Looking at that striking large bearish candlestick on the K-line chart, I pondered the logic behind it. The signal for the Bank of Japan to raise interest rates had actually been released long ago, and institutions began to position themselves a week in advance. The script was clearly written – they were just waiting for retail investors to obediently fall into the trap.
At nine in the morning, that plunge directly triggered over 420,000 liquidations, and sell orders on the exchange surged like a waterfall. But the really interesting part is in the on-chain data: the top ten Ethereum whales didn't move at all; instead, they swallowed nearly 80,000 ETH around the 2780 mark. This isn't called panic; this is called buying the dip.
**Market manipulation is actually just a few tricks**
The tactics in the cryptocurrency market never go out of style; they just keep changing their disguise. The "price suppression and accumulation" method used by the whales is as smooth as breathing—deliberately driving down the price to trigger the stop-loss orders of retail investors, and then turning around to buy up the panic sell orders at the bottom price. This trick works especially well on coins with low liquidity and small trading volumes.

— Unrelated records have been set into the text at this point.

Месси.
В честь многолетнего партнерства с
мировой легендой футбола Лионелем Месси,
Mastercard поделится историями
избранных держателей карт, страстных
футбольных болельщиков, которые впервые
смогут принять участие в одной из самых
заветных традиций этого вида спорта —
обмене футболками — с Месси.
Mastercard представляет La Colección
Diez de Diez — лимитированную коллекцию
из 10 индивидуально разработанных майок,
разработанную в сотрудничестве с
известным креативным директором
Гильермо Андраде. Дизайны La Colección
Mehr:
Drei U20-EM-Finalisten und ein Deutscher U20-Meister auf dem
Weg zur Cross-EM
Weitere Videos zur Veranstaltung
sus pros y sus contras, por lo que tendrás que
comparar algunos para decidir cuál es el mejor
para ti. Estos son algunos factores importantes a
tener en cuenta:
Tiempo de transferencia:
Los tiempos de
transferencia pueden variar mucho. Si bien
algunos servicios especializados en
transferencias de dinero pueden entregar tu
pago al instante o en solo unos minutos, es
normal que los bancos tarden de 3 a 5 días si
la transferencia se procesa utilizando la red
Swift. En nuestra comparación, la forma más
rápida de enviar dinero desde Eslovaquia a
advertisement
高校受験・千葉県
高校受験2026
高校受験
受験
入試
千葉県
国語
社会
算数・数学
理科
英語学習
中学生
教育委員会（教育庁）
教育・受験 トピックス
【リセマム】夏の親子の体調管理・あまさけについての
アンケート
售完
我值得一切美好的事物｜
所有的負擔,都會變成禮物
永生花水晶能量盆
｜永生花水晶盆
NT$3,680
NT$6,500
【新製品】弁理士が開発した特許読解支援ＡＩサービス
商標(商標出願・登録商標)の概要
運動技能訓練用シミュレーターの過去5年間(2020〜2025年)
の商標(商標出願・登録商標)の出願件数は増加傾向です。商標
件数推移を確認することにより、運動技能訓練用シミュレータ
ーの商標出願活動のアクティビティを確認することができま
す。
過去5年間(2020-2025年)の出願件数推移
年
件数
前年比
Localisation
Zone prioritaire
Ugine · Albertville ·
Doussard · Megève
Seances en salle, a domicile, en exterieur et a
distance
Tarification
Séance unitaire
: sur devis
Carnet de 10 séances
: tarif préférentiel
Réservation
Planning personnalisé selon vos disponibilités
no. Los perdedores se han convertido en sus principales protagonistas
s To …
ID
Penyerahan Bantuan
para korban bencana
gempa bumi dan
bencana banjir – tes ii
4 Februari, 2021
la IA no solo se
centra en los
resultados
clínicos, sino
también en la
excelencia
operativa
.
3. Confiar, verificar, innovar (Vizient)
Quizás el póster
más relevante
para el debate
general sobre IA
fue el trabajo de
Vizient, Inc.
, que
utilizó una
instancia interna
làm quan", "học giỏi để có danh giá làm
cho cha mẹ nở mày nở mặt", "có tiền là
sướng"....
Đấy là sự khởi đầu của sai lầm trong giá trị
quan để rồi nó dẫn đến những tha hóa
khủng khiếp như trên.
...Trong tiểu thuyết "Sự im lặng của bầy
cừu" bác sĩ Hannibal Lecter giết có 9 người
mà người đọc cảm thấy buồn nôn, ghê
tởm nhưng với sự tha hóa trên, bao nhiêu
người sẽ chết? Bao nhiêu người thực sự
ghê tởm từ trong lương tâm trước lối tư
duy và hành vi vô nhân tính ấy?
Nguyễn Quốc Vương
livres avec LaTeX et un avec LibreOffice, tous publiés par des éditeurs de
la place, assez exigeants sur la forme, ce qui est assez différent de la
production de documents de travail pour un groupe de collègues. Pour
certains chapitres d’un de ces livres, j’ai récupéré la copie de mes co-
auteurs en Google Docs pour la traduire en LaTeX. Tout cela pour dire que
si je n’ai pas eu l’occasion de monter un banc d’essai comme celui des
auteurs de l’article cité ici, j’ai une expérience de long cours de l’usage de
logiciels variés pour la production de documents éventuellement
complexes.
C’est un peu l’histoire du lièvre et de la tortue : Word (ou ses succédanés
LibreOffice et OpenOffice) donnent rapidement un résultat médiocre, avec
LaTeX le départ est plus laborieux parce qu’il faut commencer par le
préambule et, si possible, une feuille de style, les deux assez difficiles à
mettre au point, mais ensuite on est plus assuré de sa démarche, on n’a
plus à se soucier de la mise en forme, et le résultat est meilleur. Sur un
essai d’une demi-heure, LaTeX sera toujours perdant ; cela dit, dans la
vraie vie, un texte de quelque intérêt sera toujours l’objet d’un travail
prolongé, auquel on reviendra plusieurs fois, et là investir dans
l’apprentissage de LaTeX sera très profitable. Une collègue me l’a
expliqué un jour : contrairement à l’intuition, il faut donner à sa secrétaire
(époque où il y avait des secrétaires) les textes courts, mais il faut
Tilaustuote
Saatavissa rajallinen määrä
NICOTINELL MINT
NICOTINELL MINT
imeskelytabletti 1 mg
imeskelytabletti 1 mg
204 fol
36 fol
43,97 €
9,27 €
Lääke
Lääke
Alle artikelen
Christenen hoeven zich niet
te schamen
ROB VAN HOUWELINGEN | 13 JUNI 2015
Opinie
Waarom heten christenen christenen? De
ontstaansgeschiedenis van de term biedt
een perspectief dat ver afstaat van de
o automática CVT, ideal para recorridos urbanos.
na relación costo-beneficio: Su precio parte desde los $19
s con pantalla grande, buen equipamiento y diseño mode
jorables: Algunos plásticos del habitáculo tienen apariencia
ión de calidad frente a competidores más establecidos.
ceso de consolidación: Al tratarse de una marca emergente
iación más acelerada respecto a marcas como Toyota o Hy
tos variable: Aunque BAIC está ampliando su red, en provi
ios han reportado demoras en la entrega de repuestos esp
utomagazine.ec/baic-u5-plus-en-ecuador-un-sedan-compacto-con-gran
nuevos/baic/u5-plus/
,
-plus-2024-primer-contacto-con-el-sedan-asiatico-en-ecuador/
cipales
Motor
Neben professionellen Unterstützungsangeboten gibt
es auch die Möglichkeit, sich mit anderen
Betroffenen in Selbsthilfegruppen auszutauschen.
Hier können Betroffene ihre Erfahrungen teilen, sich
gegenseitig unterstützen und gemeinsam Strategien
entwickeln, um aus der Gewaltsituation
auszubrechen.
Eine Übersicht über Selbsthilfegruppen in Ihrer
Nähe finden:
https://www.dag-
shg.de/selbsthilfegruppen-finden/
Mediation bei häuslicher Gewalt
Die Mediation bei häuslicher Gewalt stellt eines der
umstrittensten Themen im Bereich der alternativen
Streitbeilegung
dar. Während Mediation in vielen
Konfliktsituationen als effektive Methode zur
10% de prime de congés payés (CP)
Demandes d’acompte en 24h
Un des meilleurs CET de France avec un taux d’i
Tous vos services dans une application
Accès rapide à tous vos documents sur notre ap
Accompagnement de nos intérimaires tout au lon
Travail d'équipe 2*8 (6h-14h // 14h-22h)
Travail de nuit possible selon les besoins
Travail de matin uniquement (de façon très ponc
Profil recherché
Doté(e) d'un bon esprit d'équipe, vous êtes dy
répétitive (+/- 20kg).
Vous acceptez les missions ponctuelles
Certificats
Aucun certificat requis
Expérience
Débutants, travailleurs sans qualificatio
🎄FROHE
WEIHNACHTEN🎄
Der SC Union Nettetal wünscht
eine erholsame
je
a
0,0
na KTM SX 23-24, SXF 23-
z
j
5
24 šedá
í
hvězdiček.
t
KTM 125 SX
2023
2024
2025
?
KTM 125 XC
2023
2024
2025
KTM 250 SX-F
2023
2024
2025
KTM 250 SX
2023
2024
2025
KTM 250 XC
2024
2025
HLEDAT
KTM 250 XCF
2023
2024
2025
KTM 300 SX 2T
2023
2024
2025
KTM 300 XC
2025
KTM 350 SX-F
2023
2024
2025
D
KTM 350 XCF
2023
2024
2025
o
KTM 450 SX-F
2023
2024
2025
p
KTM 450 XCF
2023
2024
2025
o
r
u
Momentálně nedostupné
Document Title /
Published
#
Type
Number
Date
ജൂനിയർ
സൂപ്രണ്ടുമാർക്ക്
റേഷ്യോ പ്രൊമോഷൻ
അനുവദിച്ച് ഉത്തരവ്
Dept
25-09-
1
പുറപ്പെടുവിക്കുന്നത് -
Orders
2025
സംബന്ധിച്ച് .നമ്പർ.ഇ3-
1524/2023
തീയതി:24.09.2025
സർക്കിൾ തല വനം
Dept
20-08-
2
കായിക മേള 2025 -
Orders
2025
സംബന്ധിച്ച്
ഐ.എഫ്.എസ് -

There is also the blatant "pump and dump" strategy, where the order book is filled with seemingly large buy orders to attract trend-following traders to jump in, only for these buy orders to be removed one by one, and then they start to sell off. Such practices are almost commonplace in the cryptocurrency market.
Recalling the classic cases from the market wave in 2021, some people made a fortune in a short period through deliberate order manipulation. Technical tools and the loopholes in market microstructure are always the hunting grounds for those with large capital.